### [The records]
+++++
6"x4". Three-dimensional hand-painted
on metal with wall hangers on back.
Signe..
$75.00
+++++
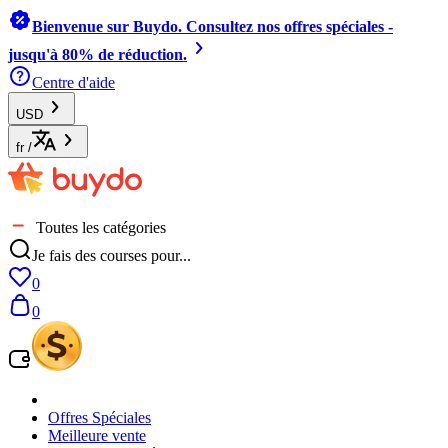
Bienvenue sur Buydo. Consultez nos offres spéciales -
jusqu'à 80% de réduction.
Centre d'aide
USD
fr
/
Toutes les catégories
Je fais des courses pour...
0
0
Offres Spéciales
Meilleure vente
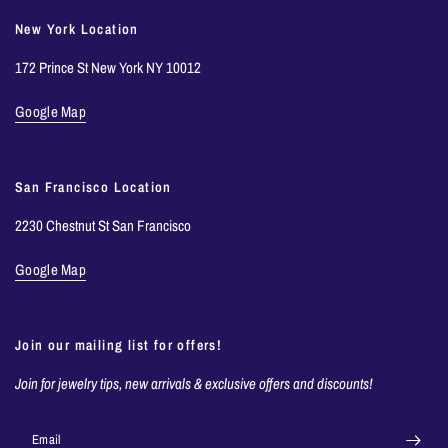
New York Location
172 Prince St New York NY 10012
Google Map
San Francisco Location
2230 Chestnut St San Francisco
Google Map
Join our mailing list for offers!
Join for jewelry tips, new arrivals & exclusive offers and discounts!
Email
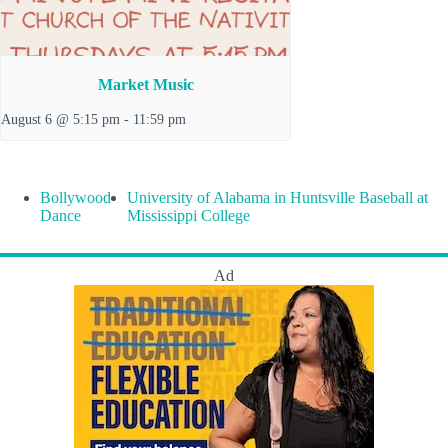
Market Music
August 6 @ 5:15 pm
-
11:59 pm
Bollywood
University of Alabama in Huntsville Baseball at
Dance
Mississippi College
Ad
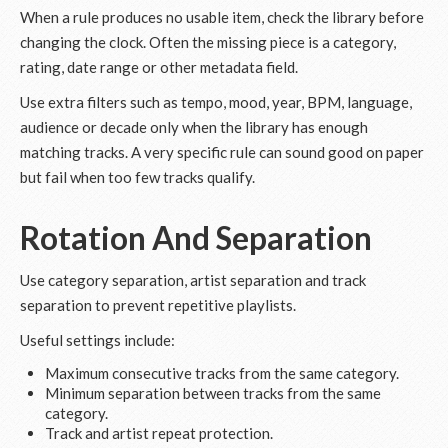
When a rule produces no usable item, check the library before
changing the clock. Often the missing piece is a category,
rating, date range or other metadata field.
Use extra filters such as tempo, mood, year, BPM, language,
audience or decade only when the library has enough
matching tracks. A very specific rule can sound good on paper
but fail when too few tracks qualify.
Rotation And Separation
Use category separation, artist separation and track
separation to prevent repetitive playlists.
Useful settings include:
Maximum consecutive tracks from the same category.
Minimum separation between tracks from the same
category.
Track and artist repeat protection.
+++++
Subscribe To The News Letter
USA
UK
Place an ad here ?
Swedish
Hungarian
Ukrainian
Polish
+++++
### [Your assignment]
Only the lines above from the line containing "Maximum consecutive tracks" through the line containing "Track and artist repeat protection." should be retyped, exactly and with both ends included.

### [Task result]
Maximum consecutive tracks from the same category.
Minimum separation between tracks from the same
category.
Track and artist repeat protection.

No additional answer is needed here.